Task instructions: Start at the line in the entries below that contains "Política de seguridad", stop at the line that contains "allfällige Bilder/Dateien.", and output exactly the lines in that span, both ends included.

START Data records

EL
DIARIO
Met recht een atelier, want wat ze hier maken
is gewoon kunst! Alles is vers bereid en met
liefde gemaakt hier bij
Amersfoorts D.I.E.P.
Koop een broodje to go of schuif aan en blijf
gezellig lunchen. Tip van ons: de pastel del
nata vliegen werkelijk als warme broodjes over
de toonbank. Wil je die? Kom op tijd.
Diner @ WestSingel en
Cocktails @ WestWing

END Data records
START Data records

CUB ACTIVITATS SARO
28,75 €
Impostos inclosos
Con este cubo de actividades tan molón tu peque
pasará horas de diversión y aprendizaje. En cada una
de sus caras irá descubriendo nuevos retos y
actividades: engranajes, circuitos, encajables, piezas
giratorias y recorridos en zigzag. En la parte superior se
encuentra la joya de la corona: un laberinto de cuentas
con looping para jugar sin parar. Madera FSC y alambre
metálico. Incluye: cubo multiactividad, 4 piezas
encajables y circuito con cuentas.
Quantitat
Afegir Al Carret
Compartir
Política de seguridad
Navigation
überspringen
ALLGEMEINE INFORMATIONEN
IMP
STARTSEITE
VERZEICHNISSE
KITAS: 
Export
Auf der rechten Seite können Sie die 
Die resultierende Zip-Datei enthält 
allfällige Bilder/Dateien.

END Data records

Task output:
Política de seguridad
Navigation
überspringen
ALLGEMEINE INFORMATIONEN
IMP
STARTSEITE
VERZEICHNISSE
KITAS: 
Export
Auf der rechten Seite können Sie die 
Die resultierende Zip-Datei enthält 
allfällige Bilder/Dateien.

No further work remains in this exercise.